A cyclic-AMP-dependent pathway would explain the prolonged effects of the synaptic activation of the Cl⁻ conductance in the P cell (Drapeau and Sanchez-Armass, 1988). CP-dependent miniature synaptic potentials are observed at the Retzius-P cell synapse (Henderson et al. 1983; Dietzel et al. 1986). As for the secretion of transmitters having rapid, direct effects on postsynaptic channels (e.g. the acetylcholine receptor/channel), our results suggest that second-messenger-dependent responses can occur by quantal release of transmitter.

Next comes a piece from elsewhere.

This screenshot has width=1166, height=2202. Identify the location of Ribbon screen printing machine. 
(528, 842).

The cation response fits more readily into the mammalian scheme as a 5-HT₂ receptor. A difference between the cation conductance and mammalian 5-HT₂ receptors was the lack of effect of metitepine on the cation conductance, since this antagonist binds with high affinity to both 5-HT₁ and 5-HT₂ receptors (Leysen et al. 1981). The activation of the cation conductance by phorbol esters indicates a role for diacylglycerol, a product of inositide phospholipid metabolism which activates protein kinase C (Nishizuka, 1988) and ionic channels (Berridge, 1986). The blockage of the cation conductance by H-7 is also consistent with a role for protein kinase C in activation of the channel. This provides a further similarity between the cation conductance and mammalian 5-HT₂ receptors, since this receptor type in rat brain is believed to be coupled to phosphoinositide turnover (Brown et al. 1984; Conn and Sanders-Bush, 1985; Kendall & Nahorski, 1985).

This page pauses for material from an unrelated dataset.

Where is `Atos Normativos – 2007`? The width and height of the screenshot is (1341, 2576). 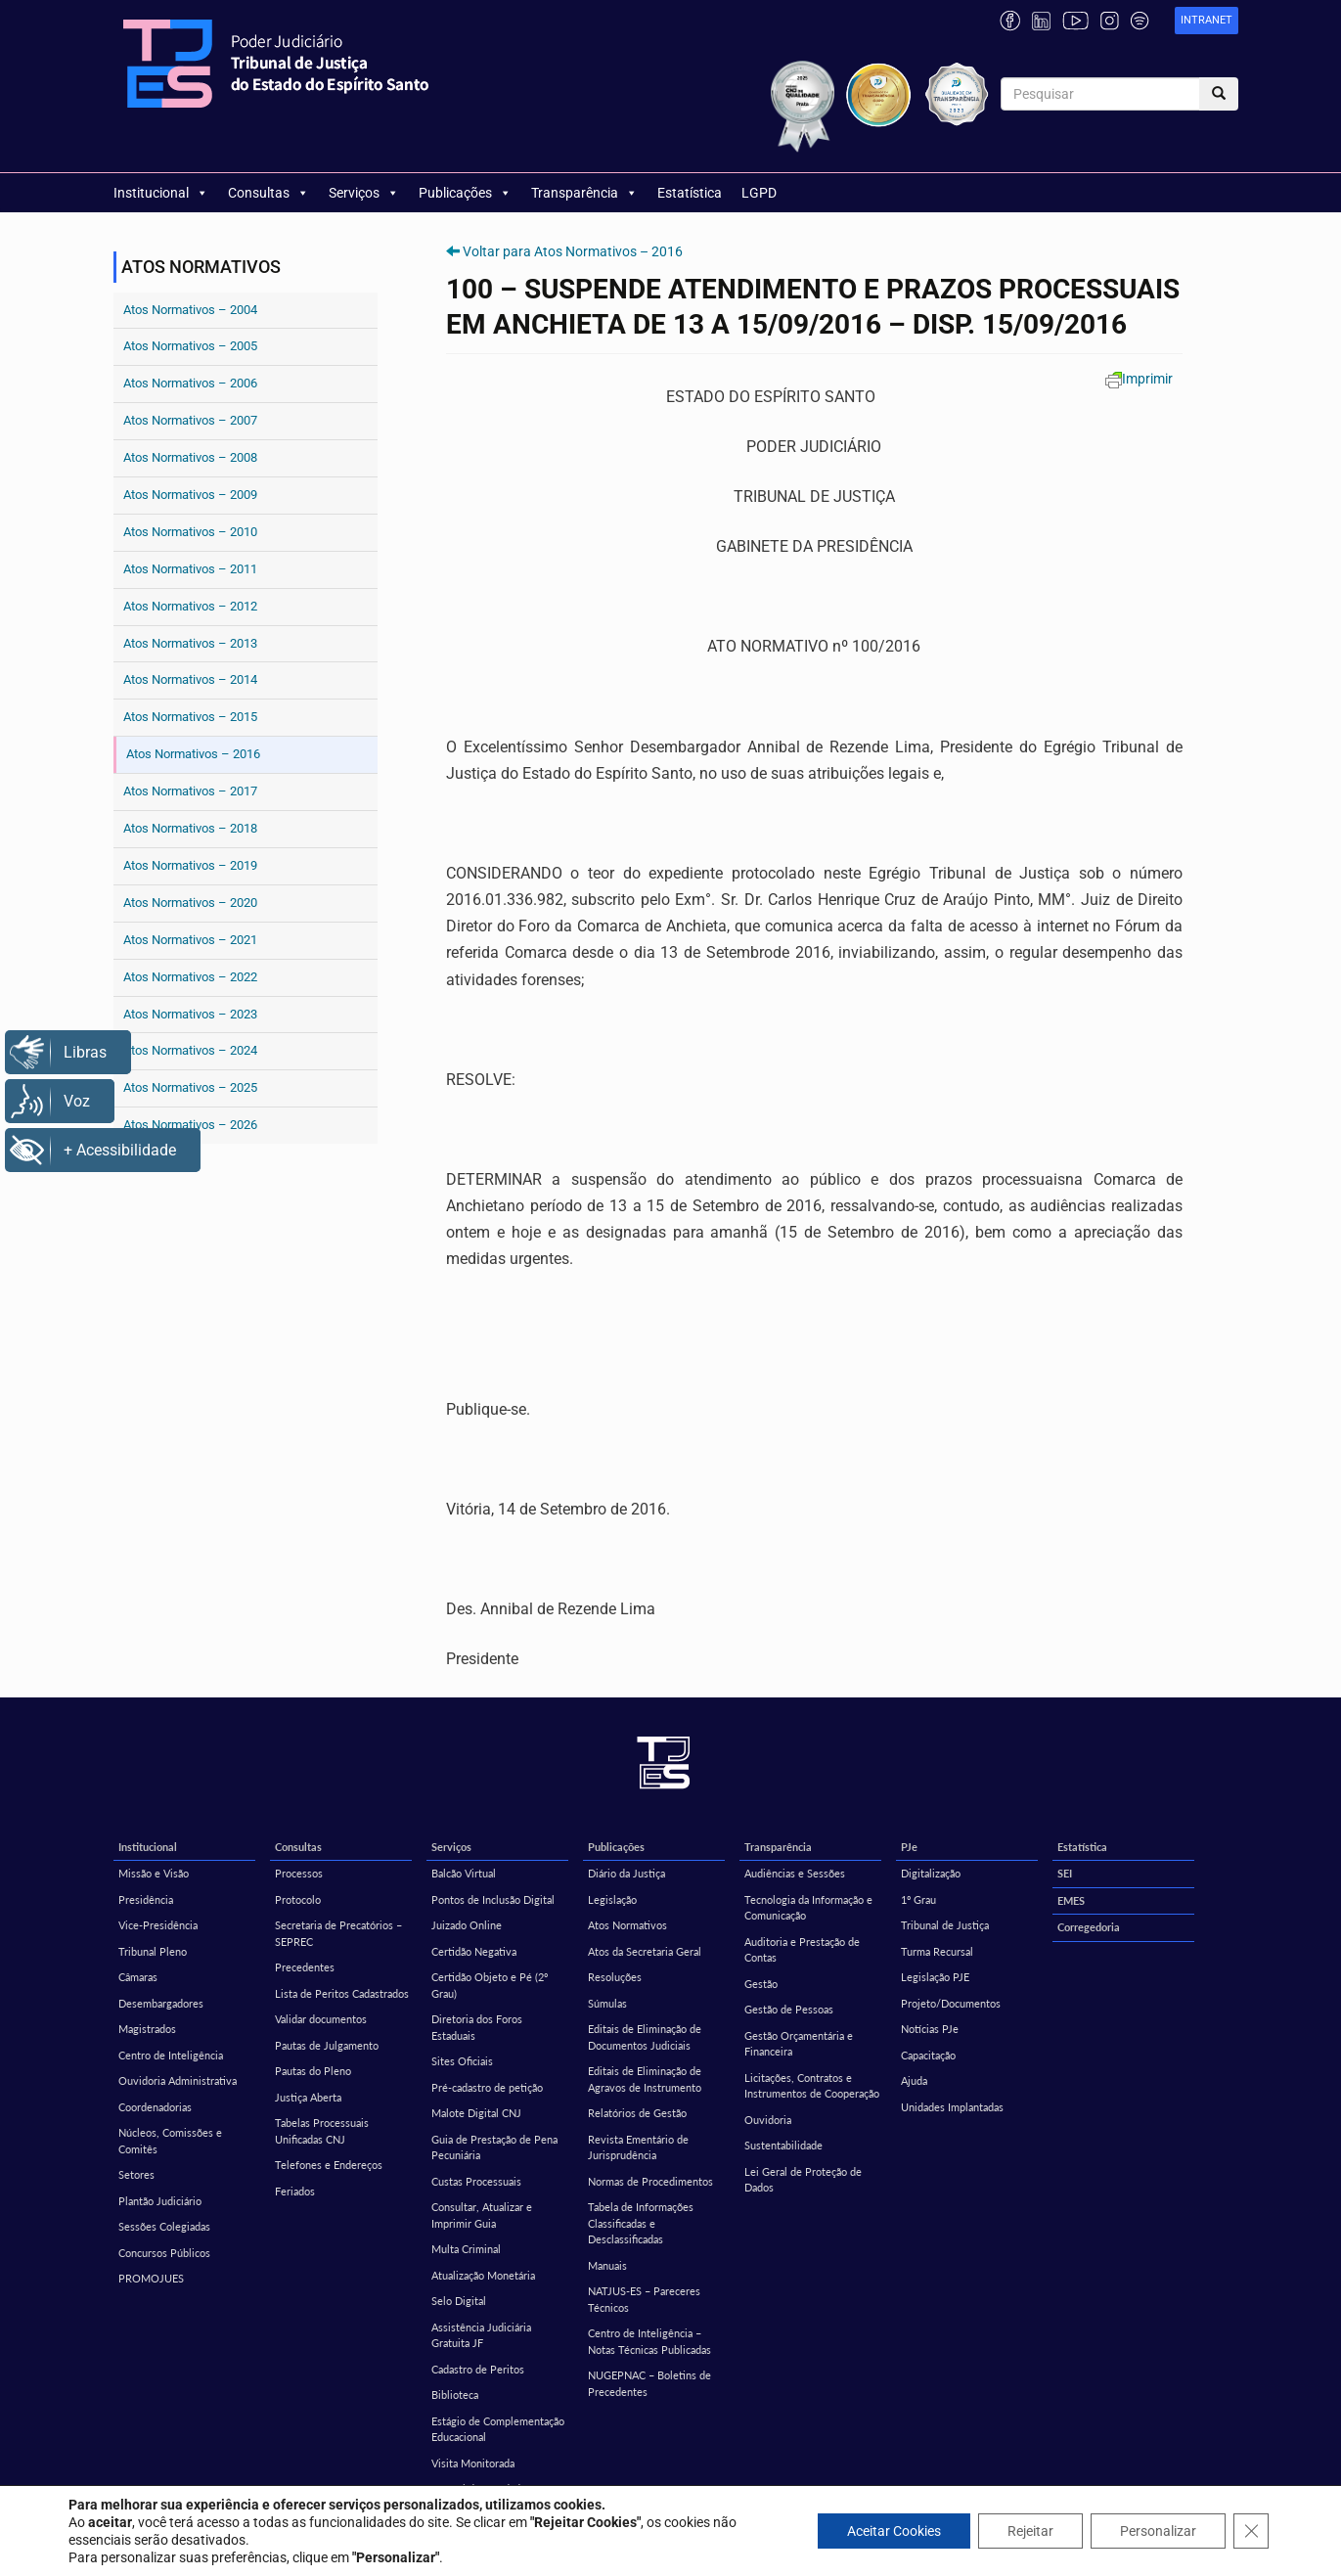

We have shown that, during innervation of the P cell by the serotonergic Retzius cell in culture, contact between the neurones causes the selection of the correct in vivo response, i.e. only the Cl⁻ conductance and not the cation conductance is activated upon 5-HT secretion (Drapeau et al. 1989). Recordings of single cation channels suggest that it is the activation of the channels by protein kinase C that is reduced as a prelude to synapse formation (Drapeau, 1990). The existence of parallel mechanisms for processing these responses in the P cell appears to be critical to the selection process, since the independent pathways permit the inactivation of one response without affecting the other.

We thank Mr J.-M. Clairoux and Ms E. Melinyshyn for their expert technical assistance and the Centre de recherches Roussel-Uclaf, Hoffman-La Roche Ltd, and Sandoz Canada Inc. for their generous gifts of compounds used in this study. We are grateful to J. Hanrahan for suggesting the use of amiloride and to C. deMontigny for his discussions and criticisms of an earlier draft of the manuscript. SS-A was supported as a Visiting Scientist by the FCAR and the MRC of Canada and the Research Institute of the Montreal General Hospital. DCM was supported by a Studentship from the MRC of Canada. PD was supported by Scholarships and grants from the FRSQ and the MRC of Canada.